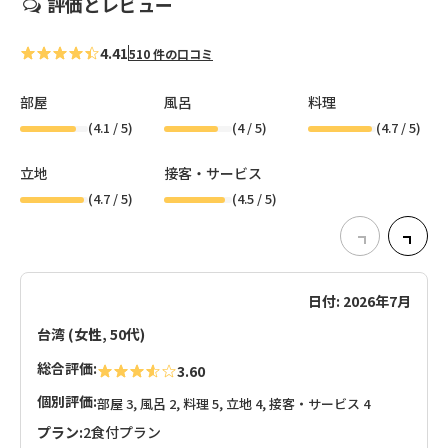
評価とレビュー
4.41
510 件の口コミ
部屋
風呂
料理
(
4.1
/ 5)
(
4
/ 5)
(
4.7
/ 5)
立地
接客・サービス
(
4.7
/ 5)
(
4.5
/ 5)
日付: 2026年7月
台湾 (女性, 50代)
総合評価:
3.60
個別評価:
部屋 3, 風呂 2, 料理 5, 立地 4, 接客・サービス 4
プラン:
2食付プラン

→ Your assignment: Take the line holding "日付: 2026年7月" and the lines after it through the end of the entries. Retype them exactly and add nothing.

→ Task response:
日付: 2026年7月
台湾 (女性, 50代)
総合評価:
3.60
個別評価:
部屋 3, 風呂 2, 料理 5, 立地 4, 接客・サービス 4
プラン:
2食付プラン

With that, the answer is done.